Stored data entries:

★ ★ ★ ★

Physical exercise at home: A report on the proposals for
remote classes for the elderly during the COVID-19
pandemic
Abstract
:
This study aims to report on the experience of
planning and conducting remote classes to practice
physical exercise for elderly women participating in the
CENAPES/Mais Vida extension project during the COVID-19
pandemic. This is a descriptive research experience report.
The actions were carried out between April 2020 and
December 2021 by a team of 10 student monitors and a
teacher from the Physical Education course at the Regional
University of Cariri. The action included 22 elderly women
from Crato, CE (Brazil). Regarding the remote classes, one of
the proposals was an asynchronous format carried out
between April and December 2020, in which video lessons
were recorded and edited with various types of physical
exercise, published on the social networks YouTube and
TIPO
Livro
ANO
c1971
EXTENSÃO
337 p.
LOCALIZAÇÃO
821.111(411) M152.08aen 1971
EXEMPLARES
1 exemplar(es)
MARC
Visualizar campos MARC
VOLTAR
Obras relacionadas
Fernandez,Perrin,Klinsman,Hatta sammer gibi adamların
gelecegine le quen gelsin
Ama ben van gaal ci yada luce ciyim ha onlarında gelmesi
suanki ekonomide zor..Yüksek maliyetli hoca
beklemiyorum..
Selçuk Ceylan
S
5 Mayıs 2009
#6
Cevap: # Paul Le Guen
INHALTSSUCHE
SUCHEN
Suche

★ ★ ★ ★

To do: Each line of the data that holds "pandemic" should be copied.

Output of the exercise:
pandemic
pandemic. This is a descriptive research experience report.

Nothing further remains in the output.